No matter how good it may theoretically be for “the community” in the abstract, as a practical matter, I’m not going to spend much time shopping in a store which is actively disinterested in my business. “Actively disinterested”, in the case of bookstores, includes responding to queries about books they don’t have with “We don’t have that.” [No offer to special-order it.] It includes making statements like “We’re a serious bookstore,” when I ask about a lack sf & fantasy. It includes telling me “That’s not sci-fi, that’s literature, as if the two were mutually exclusive, when I comment on books that are manifestly fantasy or sf (such as Jasper Fforde’s books), shelved amongst the general fiction.
The big-box chain stores, of course, commit all of these sins, too–with one important exception. They don’t commit the first sin I listed; they’re sometimes almost too eager to special-order something I’ve asked about that they don’t have in stock. And Amazon and other online sellers simply index a book in as many different categories as seem likely to attract readers interested in that book.
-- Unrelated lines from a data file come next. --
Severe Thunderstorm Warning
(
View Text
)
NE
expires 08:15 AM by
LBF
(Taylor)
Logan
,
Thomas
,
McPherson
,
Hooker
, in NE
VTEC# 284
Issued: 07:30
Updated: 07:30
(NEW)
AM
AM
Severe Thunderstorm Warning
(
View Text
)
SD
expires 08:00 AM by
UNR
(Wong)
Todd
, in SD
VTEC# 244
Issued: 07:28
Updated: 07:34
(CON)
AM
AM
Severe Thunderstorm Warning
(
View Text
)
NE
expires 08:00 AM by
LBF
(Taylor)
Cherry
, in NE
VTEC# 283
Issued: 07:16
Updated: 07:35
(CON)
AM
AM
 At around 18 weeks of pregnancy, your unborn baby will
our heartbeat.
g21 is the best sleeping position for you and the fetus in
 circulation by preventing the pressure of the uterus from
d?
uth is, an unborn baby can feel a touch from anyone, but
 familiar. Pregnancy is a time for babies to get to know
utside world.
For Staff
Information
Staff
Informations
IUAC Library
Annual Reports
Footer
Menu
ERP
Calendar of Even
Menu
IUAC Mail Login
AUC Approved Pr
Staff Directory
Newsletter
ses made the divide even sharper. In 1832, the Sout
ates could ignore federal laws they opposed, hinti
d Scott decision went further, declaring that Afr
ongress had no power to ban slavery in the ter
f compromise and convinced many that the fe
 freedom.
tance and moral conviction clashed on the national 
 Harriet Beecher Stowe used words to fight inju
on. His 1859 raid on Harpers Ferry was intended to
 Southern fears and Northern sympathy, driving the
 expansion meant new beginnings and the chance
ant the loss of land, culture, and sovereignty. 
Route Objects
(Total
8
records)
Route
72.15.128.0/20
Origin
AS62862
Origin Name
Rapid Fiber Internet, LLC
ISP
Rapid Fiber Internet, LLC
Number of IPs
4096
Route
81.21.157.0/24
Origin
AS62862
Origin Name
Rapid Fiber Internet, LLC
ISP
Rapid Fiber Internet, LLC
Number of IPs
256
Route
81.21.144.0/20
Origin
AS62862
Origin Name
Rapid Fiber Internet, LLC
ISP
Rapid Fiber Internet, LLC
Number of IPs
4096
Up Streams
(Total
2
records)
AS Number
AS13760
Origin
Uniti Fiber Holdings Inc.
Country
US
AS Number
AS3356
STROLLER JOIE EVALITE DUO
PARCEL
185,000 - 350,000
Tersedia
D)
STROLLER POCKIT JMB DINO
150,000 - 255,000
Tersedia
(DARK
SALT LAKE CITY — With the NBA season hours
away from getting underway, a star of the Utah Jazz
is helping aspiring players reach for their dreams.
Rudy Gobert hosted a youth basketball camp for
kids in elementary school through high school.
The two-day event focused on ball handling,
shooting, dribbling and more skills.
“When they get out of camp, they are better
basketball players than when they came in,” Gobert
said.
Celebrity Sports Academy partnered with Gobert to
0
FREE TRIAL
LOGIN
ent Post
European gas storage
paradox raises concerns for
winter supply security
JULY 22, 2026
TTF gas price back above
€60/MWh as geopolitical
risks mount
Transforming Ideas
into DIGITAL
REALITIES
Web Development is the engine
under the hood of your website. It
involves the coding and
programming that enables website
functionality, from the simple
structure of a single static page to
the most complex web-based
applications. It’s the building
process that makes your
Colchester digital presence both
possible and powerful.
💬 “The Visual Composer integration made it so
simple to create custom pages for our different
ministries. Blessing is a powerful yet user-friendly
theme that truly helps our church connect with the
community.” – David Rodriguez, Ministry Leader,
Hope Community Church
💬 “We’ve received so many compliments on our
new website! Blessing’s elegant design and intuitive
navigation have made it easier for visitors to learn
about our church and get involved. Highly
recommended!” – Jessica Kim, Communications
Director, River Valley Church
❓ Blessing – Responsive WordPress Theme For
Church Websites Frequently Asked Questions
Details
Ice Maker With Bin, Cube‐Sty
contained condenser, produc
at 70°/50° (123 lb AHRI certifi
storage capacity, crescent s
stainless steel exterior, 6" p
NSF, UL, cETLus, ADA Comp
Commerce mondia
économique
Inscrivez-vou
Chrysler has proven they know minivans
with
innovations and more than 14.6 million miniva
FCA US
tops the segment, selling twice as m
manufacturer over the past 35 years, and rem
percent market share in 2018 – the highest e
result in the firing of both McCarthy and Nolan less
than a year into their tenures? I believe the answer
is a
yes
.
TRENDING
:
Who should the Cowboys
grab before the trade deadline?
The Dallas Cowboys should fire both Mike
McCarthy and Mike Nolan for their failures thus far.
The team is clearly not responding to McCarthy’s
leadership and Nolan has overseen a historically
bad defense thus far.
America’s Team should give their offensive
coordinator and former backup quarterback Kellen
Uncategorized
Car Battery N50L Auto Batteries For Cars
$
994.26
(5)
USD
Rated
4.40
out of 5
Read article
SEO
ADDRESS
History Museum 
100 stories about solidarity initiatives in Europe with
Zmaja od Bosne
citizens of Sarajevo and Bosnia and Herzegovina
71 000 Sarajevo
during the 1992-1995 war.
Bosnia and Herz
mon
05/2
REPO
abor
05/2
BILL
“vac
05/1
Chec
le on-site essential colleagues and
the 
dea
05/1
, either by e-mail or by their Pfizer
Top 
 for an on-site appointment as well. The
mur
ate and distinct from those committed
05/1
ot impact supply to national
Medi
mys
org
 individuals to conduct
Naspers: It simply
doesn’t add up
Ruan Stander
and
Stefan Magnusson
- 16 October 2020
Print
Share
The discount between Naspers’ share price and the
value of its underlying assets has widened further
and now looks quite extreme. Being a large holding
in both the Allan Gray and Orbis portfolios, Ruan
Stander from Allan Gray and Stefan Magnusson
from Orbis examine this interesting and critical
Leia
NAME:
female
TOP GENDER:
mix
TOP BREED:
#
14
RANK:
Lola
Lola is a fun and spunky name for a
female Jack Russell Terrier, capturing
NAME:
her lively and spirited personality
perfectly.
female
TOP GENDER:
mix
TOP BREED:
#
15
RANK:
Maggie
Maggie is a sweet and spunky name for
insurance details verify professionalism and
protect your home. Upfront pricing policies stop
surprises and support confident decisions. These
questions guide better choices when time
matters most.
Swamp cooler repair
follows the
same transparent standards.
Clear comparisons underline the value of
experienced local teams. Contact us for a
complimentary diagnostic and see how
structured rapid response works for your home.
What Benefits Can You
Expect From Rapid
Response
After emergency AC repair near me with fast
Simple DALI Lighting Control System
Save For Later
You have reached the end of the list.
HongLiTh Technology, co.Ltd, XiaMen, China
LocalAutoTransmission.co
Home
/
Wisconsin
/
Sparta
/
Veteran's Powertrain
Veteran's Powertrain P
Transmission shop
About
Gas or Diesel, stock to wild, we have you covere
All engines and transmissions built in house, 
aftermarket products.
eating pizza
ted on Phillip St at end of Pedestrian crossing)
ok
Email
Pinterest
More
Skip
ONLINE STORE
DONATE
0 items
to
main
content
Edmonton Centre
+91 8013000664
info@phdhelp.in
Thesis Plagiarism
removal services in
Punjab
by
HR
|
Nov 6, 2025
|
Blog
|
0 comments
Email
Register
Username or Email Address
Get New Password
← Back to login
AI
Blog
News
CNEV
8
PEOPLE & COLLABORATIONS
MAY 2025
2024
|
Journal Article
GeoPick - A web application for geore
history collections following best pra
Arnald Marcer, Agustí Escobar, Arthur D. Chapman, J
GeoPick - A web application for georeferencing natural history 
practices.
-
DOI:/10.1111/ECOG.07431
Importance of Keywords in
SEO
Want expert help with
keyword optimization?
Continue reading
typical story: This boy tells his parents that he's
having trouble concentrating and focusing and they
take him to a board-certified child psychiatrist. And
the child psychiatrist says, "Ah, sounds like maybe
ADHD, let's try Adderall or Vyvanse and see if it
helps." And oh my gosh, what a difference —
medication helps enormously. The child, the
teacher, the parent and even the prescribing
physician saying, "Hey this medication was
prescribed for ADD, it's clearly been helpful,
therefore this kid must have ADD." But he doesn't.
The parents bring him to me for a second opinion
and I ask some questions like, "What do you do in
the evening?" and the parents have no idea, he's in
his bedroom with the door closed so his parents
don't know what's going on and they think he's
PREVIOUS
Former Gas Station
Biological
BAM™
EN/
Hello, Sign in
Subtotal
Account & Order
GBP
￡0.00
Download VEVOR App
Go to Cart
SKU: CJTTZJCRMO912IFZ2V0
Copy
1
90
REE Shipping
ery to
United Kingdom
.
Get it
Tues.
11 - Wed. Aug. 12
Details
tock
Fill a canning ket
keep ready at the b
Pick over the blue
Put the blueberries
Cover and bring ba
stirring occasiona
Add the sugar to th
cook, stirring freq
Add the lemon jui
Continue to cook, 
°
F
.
What the independents can do (but too often don’t) that the big-box stores can’t, is what Gibson’s did for me while I was in Concord. They didn’t just special-order particular titles I asked for; over time, they actually changed their stock to include a much higher percentage of the kind of high-quality, well-written sf and fantasy that I like. Over time, I began to go in there and find books on the shelf that I would have special-ordered had I known about them, but I didn’t. And they’d pull books off the shelf and say, “Have you seen this yet?” and nearly every time they’d be right–it was something I wanted. B&N and Borders are never going to do that for me, and Amazon tries but has a much lower success rate. The problem is that too many independents aren’t trying to do this; they sell what they want to sell, and their prospective customers go to the big-box chains or to Amazon instead, where they may get the same poor service, but without the attitude, and they do get their books.
And a final note: you refer to independent bookstores now carrying used books, too, rather than exclusively new books, as if it were an obviously bad thing. Why? Why shouldn’t independents be trying to provide something that the big-box chains either can’t do, or can’t do as well?
How bookstores can survive…
It’s easy. Get technology.
So many of my used bookstores have no idea what’s on their shelves. I’ve *finally* found one store that has it together. They don’t have it setup so that I can easily scan their daily updates, but they do update their stuff everyday. They’ll hold books up to 7 days for me, and I can swing by on a Friday night and pick stuff up (yay, no shipping!). Needless to say, they’re going to be getting a *lot* more of my business than other stores.